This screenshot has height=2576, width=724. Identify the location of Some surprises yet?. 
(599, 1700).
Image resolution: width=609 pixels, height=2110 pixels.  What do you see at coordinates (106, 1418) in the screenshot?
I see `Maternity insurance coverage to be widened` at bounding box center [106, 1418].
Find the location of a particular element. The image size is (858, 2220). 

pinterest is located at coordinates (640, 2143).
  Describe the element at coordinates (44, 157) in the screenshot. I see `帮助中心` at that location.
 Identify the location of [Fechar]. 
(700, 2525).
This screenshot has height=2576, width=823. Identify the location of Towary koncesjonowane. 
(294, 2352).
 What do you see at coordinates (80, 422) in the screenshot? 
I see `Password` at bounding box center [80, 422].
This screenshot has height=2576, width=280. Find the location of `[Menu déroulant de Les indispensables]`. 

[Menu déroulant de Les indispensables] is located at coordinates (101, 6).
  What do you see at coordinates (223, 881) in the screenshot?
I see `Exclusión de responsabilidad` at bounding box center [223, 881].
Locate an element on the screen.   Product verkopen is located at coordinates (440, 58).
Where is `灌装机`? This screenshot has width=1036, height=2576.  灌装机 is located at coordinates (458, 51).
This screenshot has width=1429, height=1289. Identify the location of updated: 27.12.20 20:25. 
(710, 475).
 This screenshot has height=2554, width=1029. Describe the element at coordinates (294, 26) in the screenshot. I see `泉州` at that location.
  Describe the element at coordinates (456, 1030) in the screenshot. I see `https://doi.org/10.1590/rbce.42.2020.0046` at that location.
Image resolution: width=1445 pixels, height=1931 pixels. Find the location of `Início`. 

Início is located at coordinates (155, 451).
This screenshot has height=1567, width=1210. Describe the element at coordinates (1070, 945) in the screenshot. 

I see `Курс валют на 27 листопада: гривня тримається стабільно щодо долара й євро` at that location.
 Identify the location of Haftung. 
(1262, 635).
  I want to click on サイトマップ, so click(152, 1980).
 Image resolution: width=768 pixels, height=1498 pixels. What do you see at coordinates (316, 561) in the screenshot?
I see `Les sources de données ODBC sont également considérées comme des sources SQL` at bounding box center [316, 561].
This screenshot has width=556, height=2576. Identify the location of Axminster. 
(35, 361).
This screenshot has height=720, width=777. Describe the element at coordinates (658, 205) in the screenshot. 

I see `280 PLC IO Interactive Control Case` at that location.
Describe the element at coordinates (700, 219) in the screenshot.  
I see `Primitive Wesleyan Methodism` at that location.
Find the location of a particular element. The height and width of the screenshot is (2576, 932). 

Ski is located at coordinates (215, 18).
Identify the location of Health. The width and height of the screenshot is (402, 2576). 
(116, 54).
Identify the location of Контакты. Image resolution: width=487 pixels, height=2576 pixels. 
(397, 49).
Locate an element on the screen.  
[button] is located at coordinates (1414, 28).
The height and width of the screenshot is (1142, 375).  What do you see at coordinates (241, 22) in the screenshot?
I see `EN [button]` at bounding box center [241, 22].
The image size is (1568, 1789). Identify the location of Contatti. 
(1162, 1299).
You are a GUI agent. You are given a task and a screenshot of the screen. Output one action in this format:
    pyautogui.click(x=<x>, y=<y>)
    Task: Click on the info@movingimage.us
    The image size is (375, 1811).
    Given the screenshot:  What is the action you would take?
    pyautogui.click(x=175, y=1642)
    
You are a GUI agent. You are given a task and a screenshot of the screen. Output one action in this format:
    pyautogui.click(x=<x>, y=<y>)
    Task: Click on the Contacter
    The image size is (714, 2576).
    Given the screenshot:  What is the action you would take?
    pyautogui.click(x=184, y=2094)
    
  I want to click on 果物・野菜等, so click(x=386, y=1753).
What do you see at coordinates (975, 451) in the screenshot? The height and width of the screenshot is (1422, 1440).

The task: Would you copy out each record precisely as it stands?

Output:
This screenshot has height=2576, width=724. Identify the location of Some surprises yet?. 
(599, 1700).
Image resolution: width=609 pixels, height=2110 pixels.  What do you see at coordinates (106, 1418) in the screenshot?
I see `Maternity insurance coverage to be widened` at bounding box center [106, 1418].
Find the location of a particular element. The image size is (858, 2220). 

pinterest is located at coordinates (640, 2143).
  Describe the element at coordinates (44, 157) in the screenshot. I see `帮助中心` at that location.
 Identify the location of [Fechar]. 
(700, 2525).
This screenshot has height=2576, width=823. Identify the location of Towary koncesjonowane. 
(294, 2352).
 What do you see at coordinates (80, 422) in the screenshot? 
I see `Password` at bounding box center [80, 422].
This screenshot has height=2576, width=280. Find the location of `[Menu déroulant de Les indispensables]`. 

[Menu déroulant de Les indispensables] is located at coordinates (101, 6).
  What do you see at coordinates (223, 881) in the screenshot?
I see `Exclusión de responsabilidad` at bounding box center [223, 881].
Locate an element on the screen.   Product verkopen is located at coordinates (440, 58).
Where is `灌装机`? This screenshot has width=1036, height=2576.  灌装机 is located at coordinates (458, 51).
This screenshot has width=1429, height=1289. Identify the location of updated: 27.12.20 20:25. 
(710, 475).
 This screenshot has height=2554, width=1029. Describe the element at coordinates (294, 26) in the screenshot. I see `泉州` at that location.
  Describe the element at coordinates (456, 1030) in the screenshot. I see `https://doi.org/10.1590/rbce.42.2020.0046` at that location.
Image resolution: width=1445 pixels, height=1931 pixels. Find the location of `Início`. 

Início is located at coordinates (155, 451).
This screenshot has height=1567, width=1210. Describe the element at coordinates (1070, 945) in the screenshot. 

I see `Курс валют на 27 листопада: гривня тримається стабільно щодо долара й євро` at that location.
 Identify the location of Haftung. 
(1262, 635).
  I want to click on サイトマップ, so click(152, 1980).
 Image resolution: width=768 pixels, height=1498 pixels. What do you see at coordinates (316, 561) in the screenshot?
I see `Les sources de données ODBC sont également considérées comme des sources SQL` at bounding box center [316, 561].
This screenshot has width=556, height=2576. Identify the location of Axminster. 
(35, 361).
This screenshot has height=720, width=777. Describe the element at coordinates (658, 205) in the screenshot. 

I see `280 PLC IO Interactive Control Case` at that location.
Describe the element at coordinates (700, 219) in the screenshot.  
I see `Primitive Wesleyan Methodism` at that location.
Find the location of a particular element. The height and width of the screenshot is (2576, 932). 

Ski is located at coordinates (215, 18).
Identify the location of Health. The width and height of the screenshot is (402, 2576). 
(116, 54).
Identify the location of Контакты. Image resolution: width=487 pixels, height=2576 pixels. 
(397, 49).
Locate an element on the screen.  
[button] is located at coordinates (1414, 28).
The height and width of the screenshot is (1142, 375).  What do you see at coordinates (241, 22) in the screenshot?
I see `EN [button]` at bounding box center [241, 22].
The image size is (1568, 1789). Identify the location of Contatti. 
(1162, 1299).
You are a GUI agent. You are given a task and a screenshot of the screen. Output one action in this format:
    pyautogui.click(x=<x>, y=<y>)
    Task: Click on the info@movingimage.us
    The image size is (375, 1811).
    Given the screenshot:  What is the action you would take?
    pyautogui.click(x=175, y=1642)
    
You are a GUI agent. You are given a task and a screenshot of the screen. Output one action in this format:
    pyautogui.click(x=<x>, y=<y>)
    Task: Click on the Contacter
    The image size is (714, 2576).
    Given the screenshot:  What is the action you would take?
    pyautogui.click(x=184, y=2094)
    
  I want to click on 果物・野菜等, so click(x=386, y=1753).
What do you see at coordinates (975, 451) in the screenshot? The height and width of the screenshot is (1422, 1440).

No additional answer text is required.